Nature therapy, sometimes referred to as ecotherapy, forest therapy, forest bathing, grounding, earthing, Shinrin-Yoku or Sami Lok, is a practice that describes a broad group of techniques or treatments to use nature to improve mental or physical health.

Spending time in nature has various physiological benefits such as relaxation and stress reduction.

History 
In the 6th century BCE, Cyrus the Great planted a garden in the middle of a city to increase human health. In the 16th century CE, Paracelsus wrote: "The art of healing comes from nature, not from the physician." Scientists in the 1950s looked into why people chose to spend time in nature. The term Shinrin-yoku () or forest bathing was coined by the head of the Japanese Ministry of Agriculture, Forestry, and Fisheries, Tomohide Akiyama, in 1982 to encourage more visitors to forests.

Health effects

Mood 
120 minutes in nature weekly could improve health and well-being.

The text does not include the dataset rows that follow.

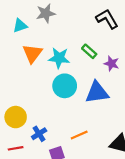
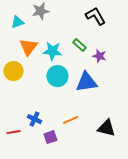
yellow circle: (16, 117) -> (13, 71), moved
blue cross: (39, 134) -> (34, 119), turned -32

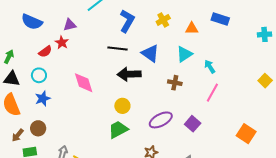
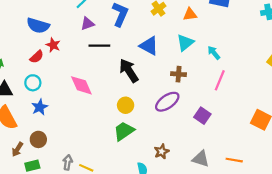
blue semicircle: (32, 22) -> (38, 25), moved
purple triangle: (70, 25) -> (87, 24), moved
black line: (118, 48) -> (99, 46), moved
black arrow: (129, 74) -> (129, 71), turned 65
purple ellipse: (161, 120) -> (167, 102), moved

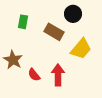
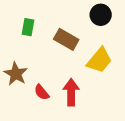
black circle: (73, 14) -> (101, 15), moved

As little as five minutes in a natural setting, improves mood, self-esteem, and motivation. Nature therapy probably has a benefit in reducing stress and improving a person's mood. People exposed to nature are also more cooperative and pleasant compared to those who are not.

Forest therapy has been linked to some physiological benefits as indicated by neuroimaging and the Profile of mood states psychological test.

Horticulture therapy has been linked to general well-being by boosting positive mood and escaping from daily life stressors.

Stress and depression 
Interaction with nature can decrease stress and depression.
 Forest therapy might help stress management for all age groups.

Social horticulture could help with depression and other mental health problems of PTSD, abuse, lonely elderly people, drug or alcohol addicts, blind people, and other people with special needs.  Nature therapy could also improve self-management, self-esteem, social relations and skills, socio-political awareness and employability. Nature therapy could reduce aggression and improve relationship skills.

This is especially true due to the mental health damage COVID-19 brought. Nature therapy had significant results when it came to reducing stress, anxiety, and depression influenced by COVID-19.

Other possible benefits 
Nature therapy could help with general medical recovery, pain reduction, Attention Deficit/Hyperactivity Disorder, dementia, obesity, and vitamin D deficiency. Interactions with nature environments enhance social connections, stewardship, sense of place, and increase environmental participation. Connecting with nature also addresses needs such as intellectual capacity, emotional bonding, creativity, and imagination. Overall, there seems to be benefits to time spent in nature including memory, cognitive flexibility, and attention control.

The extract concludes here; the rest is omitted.